BEGIN Data

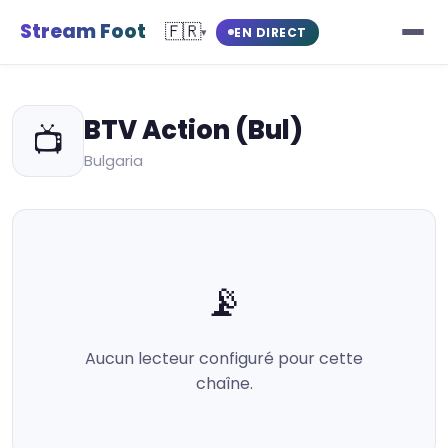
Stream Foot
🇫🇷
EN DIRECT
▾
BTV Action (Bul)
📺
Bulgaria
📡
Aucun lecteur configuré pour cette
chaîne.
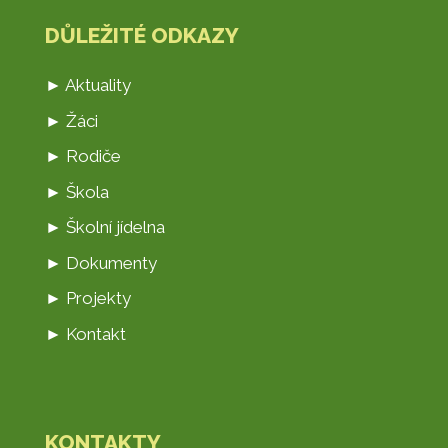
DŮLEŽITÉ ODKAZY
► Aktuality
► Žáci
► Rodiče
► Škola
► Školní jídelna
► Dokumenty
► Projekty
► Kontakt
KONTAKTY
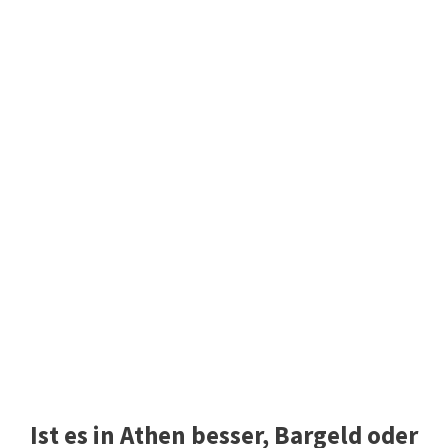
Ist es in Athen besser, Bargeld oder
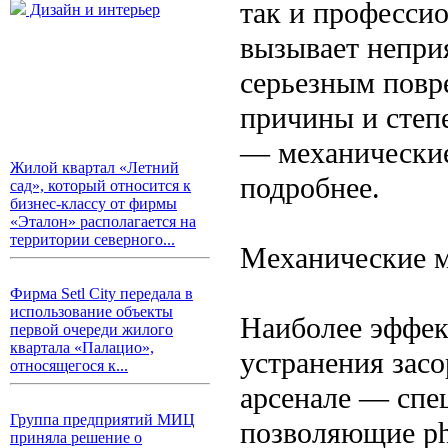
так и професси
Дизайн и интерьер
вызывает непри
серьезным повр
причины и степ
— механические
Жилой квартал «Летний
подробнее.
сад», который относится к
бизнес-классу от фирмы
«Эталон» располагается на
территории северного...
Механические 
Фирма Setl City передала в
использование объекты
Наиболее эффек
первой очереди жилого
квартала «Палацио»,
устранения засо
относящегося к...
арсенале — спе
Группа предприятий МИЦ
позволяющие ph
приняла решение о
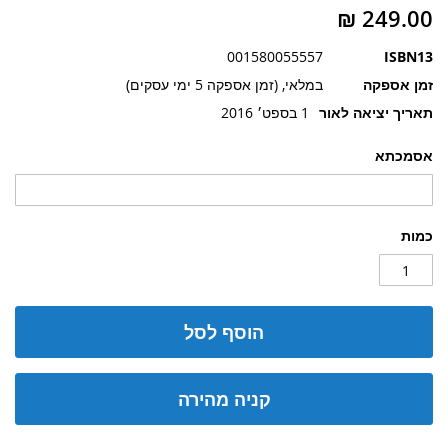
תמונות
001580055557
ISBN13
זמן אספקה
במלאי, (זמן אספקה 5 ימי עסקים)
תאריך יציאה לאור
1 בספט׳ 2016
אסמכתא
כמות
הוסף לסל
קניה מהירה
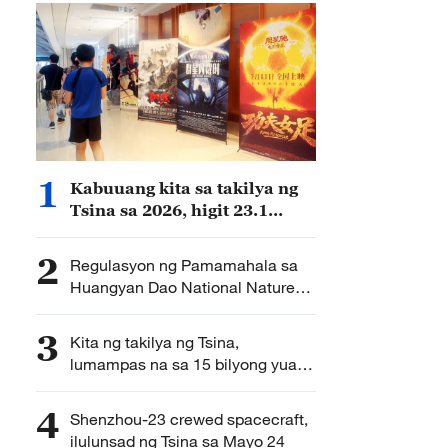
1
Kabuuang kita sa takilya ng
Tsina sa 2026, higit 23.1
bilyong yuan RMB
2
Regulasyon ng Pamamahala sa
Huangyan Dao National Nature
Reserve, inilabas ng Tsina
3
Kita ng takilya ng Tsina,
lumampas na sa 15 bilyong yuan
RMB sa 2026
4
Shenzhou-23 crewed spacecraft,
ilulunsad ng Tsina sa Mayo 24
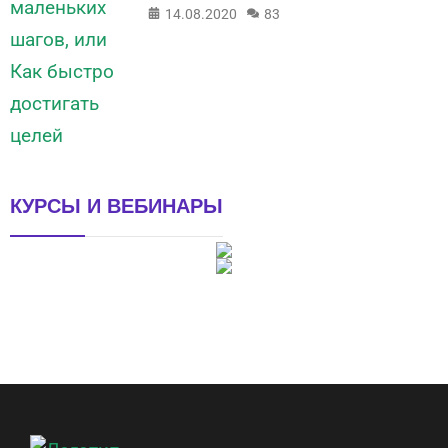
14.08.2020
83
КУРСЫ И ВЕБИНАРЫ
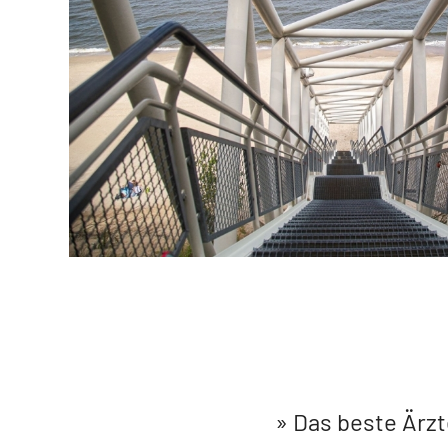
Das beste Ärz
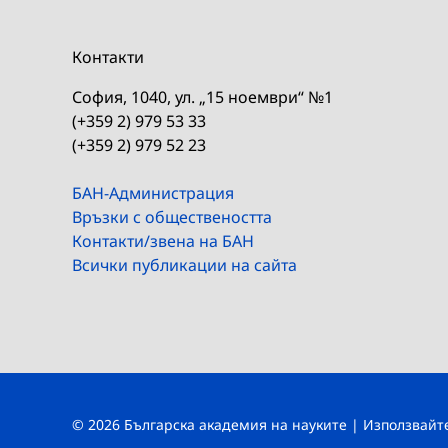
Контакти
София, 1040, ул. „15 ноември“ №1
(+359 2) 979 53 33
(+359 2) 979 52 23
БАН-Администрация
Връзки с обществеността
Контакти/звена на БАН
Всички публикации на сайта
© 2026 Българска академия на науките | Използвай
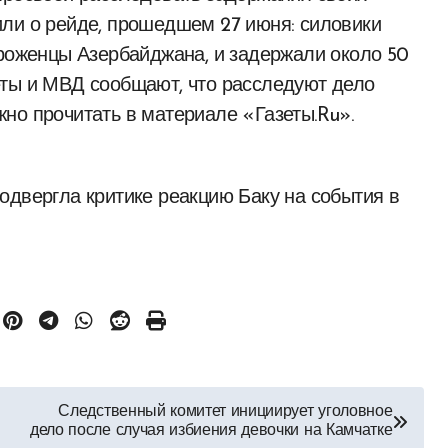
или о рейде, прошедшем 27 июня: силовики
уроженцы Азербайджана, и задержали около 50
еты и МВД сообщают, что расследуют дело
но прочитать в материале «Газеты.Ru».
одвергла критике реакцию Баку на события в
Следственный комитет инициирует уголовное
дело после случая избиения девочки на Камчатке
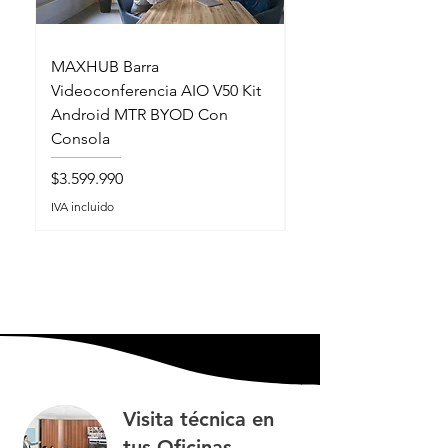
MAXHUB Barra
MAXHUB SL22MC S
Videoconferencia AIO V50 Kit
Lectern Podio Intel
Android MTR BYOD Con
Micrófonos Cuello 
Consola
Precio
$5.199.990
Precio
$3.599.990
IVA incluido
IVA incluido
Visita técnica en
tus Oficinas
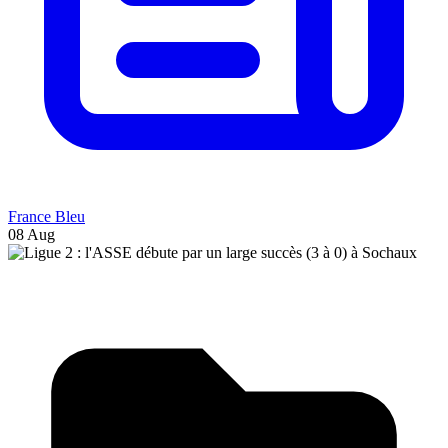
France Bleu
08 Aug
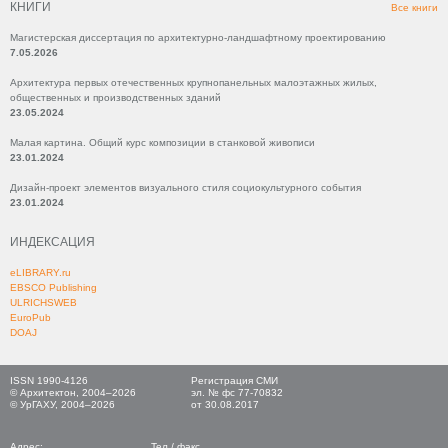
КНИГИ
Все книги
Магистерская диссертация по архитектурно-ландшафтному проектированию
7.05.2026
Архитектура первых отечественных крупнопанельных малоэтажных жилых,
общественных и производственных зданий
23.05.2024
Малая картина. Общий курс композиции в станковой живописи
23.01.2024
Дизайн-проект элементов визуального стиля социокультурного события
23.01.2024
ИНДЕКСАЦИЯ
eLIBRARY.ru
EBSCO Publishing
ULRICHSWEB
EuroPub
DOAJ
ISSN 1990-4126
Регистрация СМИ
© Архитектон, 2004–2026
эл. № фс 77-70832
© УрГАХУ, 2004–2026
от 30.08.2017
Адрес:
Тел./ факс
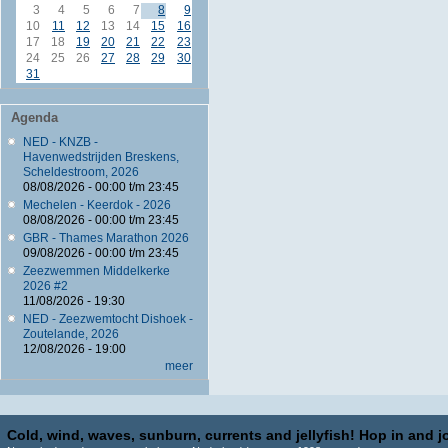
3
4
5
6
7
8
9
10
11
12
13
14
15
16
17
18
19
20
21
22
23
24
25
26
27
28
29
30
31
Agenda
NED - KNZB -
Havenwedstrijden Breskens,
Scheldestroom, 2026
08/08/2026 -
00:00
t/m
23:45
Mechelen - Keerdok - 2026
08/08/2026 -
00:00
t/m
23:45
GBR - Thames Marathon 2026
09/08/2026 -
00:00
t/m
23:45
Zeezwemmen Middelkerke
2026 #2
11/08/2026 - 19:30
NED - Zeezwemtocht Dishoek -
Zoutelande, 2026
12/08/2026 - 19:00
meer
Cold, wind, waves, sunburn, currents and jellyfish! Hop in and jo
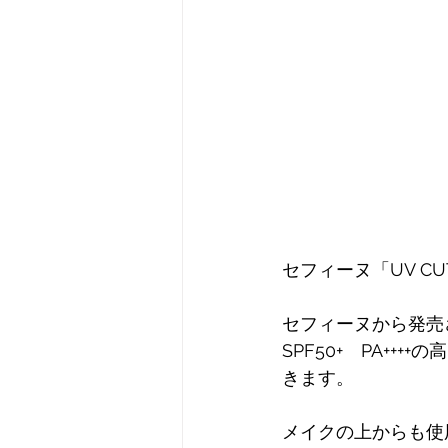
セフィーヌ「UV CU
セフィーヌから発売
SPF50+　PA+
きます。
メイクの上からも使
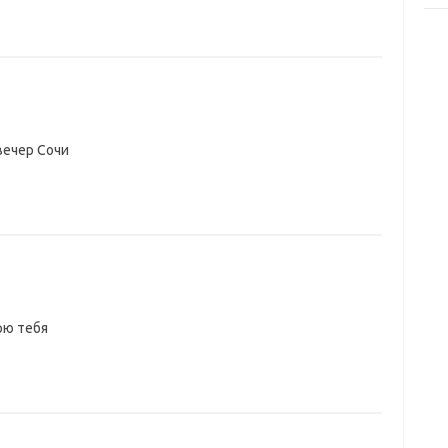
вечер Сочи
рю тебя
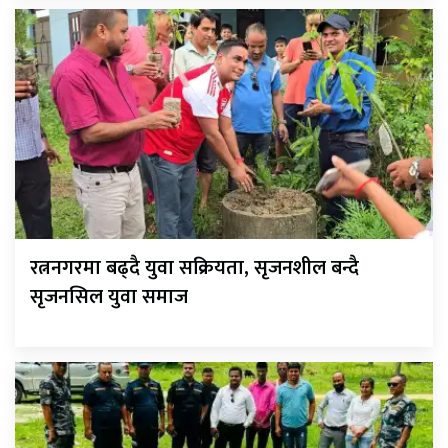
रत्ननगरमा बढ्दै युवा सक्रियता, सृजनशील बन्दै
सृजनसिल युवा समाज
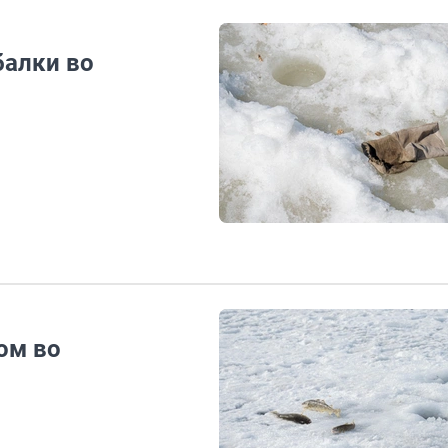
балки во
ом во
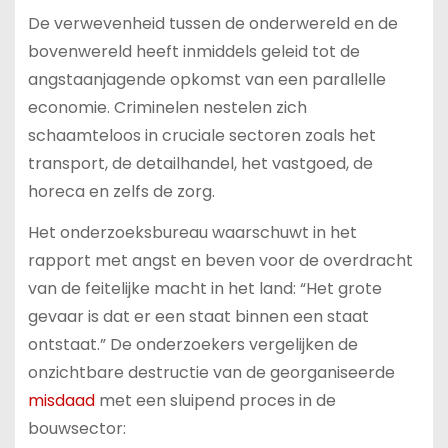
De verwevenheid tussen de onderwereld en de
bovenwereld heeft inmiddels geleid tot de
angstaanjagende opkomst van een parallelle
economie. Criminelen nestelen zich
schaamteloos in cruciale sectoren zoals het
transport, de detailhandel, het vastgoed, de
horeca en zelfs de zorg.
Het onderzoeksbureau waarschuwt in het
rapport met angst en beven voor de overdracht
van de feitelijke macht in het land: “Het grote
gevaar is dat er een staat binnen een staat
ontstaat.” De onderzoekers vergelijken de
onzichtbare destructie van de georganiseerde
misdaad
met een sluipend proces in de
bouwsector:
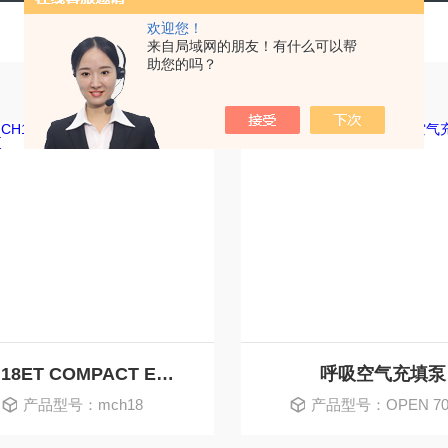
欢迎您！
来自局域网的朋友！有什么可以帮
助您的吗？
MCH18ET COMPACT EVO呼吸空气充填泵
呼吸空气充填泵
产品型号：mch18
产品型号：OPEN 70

END Data

About this exercise: Wherever the word "Дизайн" occurs in the data above, copy the line it sits in.

Answer for the task:
Дизайн и интерьер
Дизайн-проект элементов визуального стиля социокультурного события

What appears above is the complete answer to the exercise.